We have that hardy inequality dual with power weights is
$$\hspace{20mm}\int_{0}^{\infty} \left( \frac{1}{x}\int_{x}^{\infty} f(t) dt \right)^{p} x^{\alpha} dx \leq \left( \frac{p}{\alpha+1-p} \right)^{p} \int_{0}^{\infty} f(x)^{p}x^{\alpha} dx \hspace{20mm}(1)$$
for $p \geq 1$ and $\alpha>p-1$
I want to prove that the conditions for $p \geq 1$ and $\alpha>p-1$ are essential for (1). I have thought that I could divide it into the following cases:
- Case $0<p<1$ and $\alpha \geq p-1$. I consider the functions $f_{a}(x) = \mathcal{X}_{(a,a+1)}(x)$. So $\frac{1}{x} \int_{x}^{\infty} f_{a}(t)dx = \frac{1}{x}$ for $x\leq a$
$$\int_{0}^{\infty} \left( \frac{1}{x} \int_{x}^{\infty} f_{a}(t)dx \right)^{p}x^{\alpha}dx \geq \int_{0}^{a} x^{\alpha-p}dx = \frac{a^{\alpha-p+1}}{\alpha-p+1} \rightarrow \infty $$
when $a \rightarrow \infty$
- Case $p\geq$ and $\alpha \leq p-1$. I consider the same function $f_{a}$.

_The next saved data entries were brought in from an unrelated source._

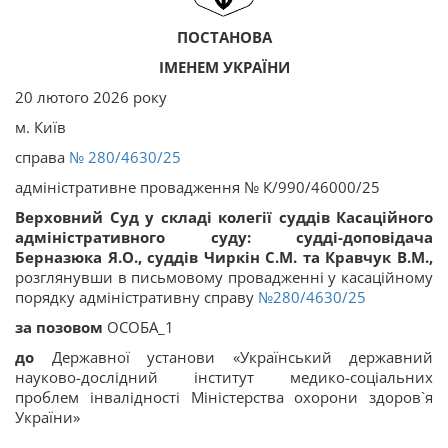
ПОСТАНОВА
ІМЕНЕМ УКРАЇНИ
20 лютого 2026 року
м. Київ
справа
№ 280/4630/25
адміністративне провадження № К/990/46000/25
Верховний Суд у складі колегії суддів Касаційного
адміністративного суду: судді-доповідача
Берназюка Я.О., суддів Чиркін С.М. та Кравчук В.М.,
розглянувши в письмовому провадженні у касаційному
порядку адміністративну справу
№280/4630/25
за позовом
ОСОБА_1
до
Державної установи «Український державний
науково-дослідний інститут медико-соціальних
проблем інвалідності Міністерства охорони здоров`я
України»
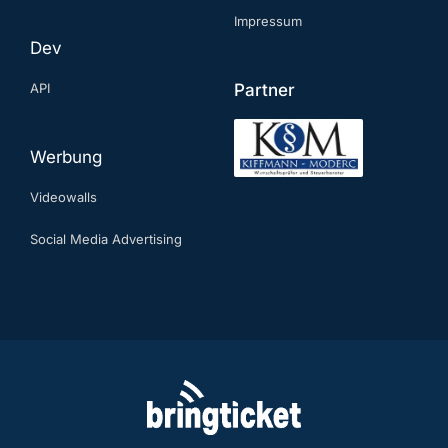
Impressum
Dev
API
Partner
Werbung
Videowalls
Social Media Advertising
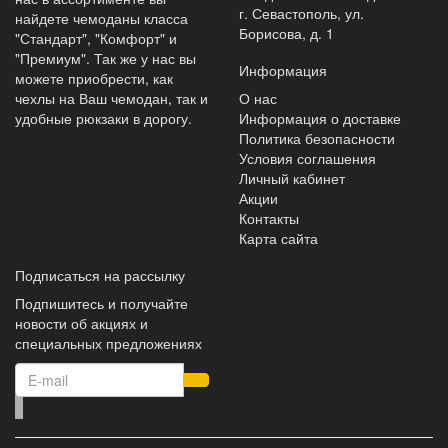
г. Севастополь, ул.
найдете чемоданы класса
Борисова, д. 1
"Стандарт", "Комфорт" и
"Премиум". Так же у нас вы
Информация
можете приобрести, как
чехлы на Ваш чемодан, так и
О нас
удобные рюкзаки в дорогу.
Информация о доставке
Политика безопасности
Условия соглашения
Личный кабинет
Акции
Контакты
Карта сайта
Подписаться на рассылку
Подпишитесь и получайте
новости об акциях и
специальных предложениях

$$\int_{0}^{\infty} \left( \frac{1}{x} \int_{x}^{\infty} f_{a}(t)dx \right)^{p}x^{\alpha}dx \geq \int_{0}^{a} x^{\alpha-p}dx $$
and how $ \alpha \leq p-1 $ then $ \alpha -p\leq -1 $then is divergent.
would it be alright?
Thanks in advance.
Your last calculation is incorrect. If $\beta \le -1$ the improper integral $\int_0^a x^\beta\, dx$ is divergent. Apply this to $\beta = \alpha - p$.